There was an indescribable whisper. Her whole world seemed to glow (phosphorescent orange) covering her eyes like lenses, and exuded an aura she could nearly perceive. The room, once drab and sparse, was saturated in color and appeared to grow with each passing second until she was afraid that it would burst through the ship’s hull. When it didn’t, Medeva turned to the tools that littered her bed and let her eyes blink in-and-out. Like going to sleep. Her hands worked their way to the pen like a disembodied spirit and took hold with a loose grip. Medeva watched — an observer of her own body and mind — as the hand traced letters in a notebook, the eyes inspected an astrolabe. The whisper became a whistle. Lips hummed a melody that hands wrote down in verse.

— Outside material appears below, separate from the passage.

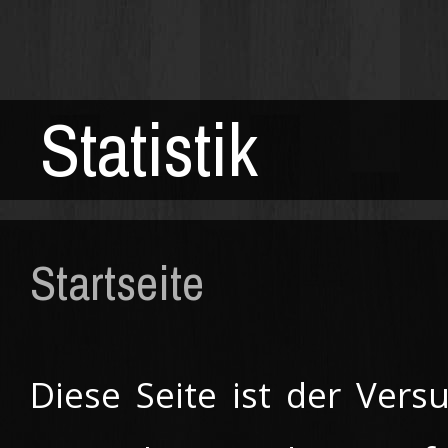
Statistik
Startseite
Diese Seite ist der Ver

----------------------------------------
She studied the poem an hour later. The effects of the elixir diminished as she scanned the meter and found a distinct pattern related to the phases of the moon. She referenced her notes and astrolabe, constructed a table of the days of the week and went about filling them in. When she was done she double-checked her work. Triple-checked. Medeva always came to the same conclusion: in two weeks, the orbit of all three moons would meet and they would be forced to share the sky at full, lunar illumination. In the books she read these three days (which happened once every 140 months in Aeora) were known as the Morte Kalendis — but the people called them the Triquetra, named after a forgotten and ancient symbol.